The university denied that Gore-Mann or anyone else in the department had acted improperly. But several of her former associates at Stanford said that the lawsuit, filed in late 2005, along with complaints from other subordinates, had damaged her career there. In March 2006, sources say Gore-Mann applied for the top women's athletics supervisor job at Santa Clara University, but wasn't chosen.
Then came Macmillan.
That same spring, USF officials contracted Leland to conduct a performance evaluation of the USF athletics department. Leland brought in Gore-Mann to do much of the work. It was during that process, sources say, that Macmillan became enamored of Gore-Mann's assessment of what was needed to turn around USF's financially struggling athletics program, and pushed for her hire without opening the process to competition. USF announced her appointment the same week that Stanford and Kanzaki settled the lawsuit, with the terms subject to a confidentiality agreement.
"The process was a huge mistake," says Rick Franceschini, an attorney and longtime USF booster. "It was a critical juncture for the athletics department, and it amounted to a lost opportunity."
Yet, despite the discontent surrounding Gore-Mann, one person appears solidly in her camp: university president Privett. Although he declined to be interviewed for this article, his office referred a reporter to McDonald, USF's vice president for public affairs, who issued the following statement: "Debra Gore-Mann is the person hired for the job, and Father Privett believes she is capable and competent."
The uncertainty remains over who will be USF's coach once Sutton leaves, to the consternation of the school's boosters, who fret that no effective recruiting can take place while the program is in limbo. Evans, while technically still the coach, refuses to say whether he may pursue legal action if matters are not settled to his satisfaction. Gore-Mann says only that the Evans issue "will be resolved after the season."
Meanwhile, even though he is — for a couple more weeks, at least — the face of USF basketball, Sutton clearly has no dog in the hunt when it comes to the controversy brewing around him. It's a fight from which the legendary coach is pointedly keeping his distance.
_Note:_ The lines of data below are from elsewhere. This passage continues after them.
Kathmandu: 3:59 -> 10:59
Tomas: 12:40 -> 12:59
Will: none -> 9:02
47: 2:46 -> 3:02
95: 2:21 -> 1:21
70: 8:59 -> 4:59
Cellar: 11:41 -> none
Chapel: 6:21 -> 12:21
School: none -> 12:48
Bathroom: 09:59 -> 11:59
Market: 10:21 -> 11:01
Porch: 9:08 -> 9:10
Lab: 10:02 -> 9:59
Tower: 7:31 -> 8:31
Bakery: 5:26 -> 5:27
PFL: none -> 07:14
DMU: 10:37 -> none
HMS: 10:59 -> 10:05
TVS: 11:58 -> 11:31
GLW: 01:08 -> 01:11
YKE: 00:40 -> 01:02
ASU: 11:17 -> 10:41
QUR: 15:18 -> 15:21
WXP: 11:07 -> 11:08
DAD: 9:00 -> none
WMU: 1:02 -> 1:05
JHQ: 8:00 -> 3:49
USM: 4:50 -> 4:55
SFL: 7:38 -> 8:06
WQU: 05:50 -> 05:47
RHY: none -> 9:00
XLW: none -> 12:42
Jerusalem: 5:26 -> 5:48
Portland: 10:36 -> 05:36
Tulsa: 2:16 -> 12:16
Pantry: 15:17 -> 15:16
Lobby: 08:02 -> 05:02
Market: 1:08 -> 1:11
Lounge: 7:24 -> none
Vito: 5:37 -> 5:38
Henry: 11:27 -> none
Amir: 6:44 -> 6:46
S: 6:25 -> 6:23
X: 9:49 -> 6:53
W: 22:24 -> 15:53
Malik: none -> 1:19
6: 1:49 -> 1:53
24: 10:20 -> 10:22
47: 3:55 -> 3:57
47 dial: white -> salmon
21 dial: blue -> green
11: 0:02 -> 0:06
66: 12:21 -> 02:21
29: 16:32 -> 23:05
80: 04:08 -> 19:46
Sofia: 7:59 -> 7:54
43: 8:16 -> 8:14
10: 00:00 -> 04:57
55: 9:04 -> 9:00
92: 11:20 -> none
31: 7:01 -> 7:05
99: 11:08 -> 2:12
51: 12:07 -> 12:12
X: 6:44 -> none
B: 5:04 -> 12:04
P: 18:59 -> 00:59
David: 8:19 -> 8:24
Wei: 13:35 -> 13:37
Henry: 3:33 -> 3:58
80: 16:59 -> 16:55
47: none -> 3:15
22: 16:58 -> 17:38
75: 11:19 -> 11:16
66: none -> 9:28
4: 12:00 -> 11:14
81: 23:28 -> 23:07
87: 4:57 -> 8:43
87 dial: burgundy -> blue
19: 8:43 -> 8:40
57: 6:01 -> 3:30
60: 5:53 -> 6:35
Although he acknowledges having met Evans a time or two — "probably through Lute [Olson] at Arizona" — Sutton declines to be drawn into a discussion about the deposed coach or the flak directed at Gore-Mann. His energy is focused on eking out a few more victories before this unlikeliest of USF experiments ends. (As of press time, Sutton was 3-12, with two regular season games plus at least one conference tournament game to play.)
"It's been fun," he says, even if it hasn't necessarily been easy. He says he's been living out of a suitcase at the Holiday Inn at Fisherman's Wharf, has consumed too much fast food, and has spent too many 12-hour days inside War Memorial Gym. That schedule leaves little time for anything but work, and his faithful attendance at Alcoholics Anonymous meetings.
"I really wouldn't have done this at all if it weren't for my sons," he says, a reference to Sean, the head coach at Oklahoma State, and Scott, the Oral Roberts coach. "The 800 wins thing — it was more important to them than it was to me. But I'm glad I did it."
And when it's over?
"I've told Debi [Gore-Mann] that I have some ideas about how they can improve their basketball program and that if she wants me to, after the season, I'll be glad to share them with the board of trustees or anyone else," he says.
But such advice won't include who the next coach should be.
“No, no, no,” Sutton insists. “That’s something they’re going to have to figure out for themselves.”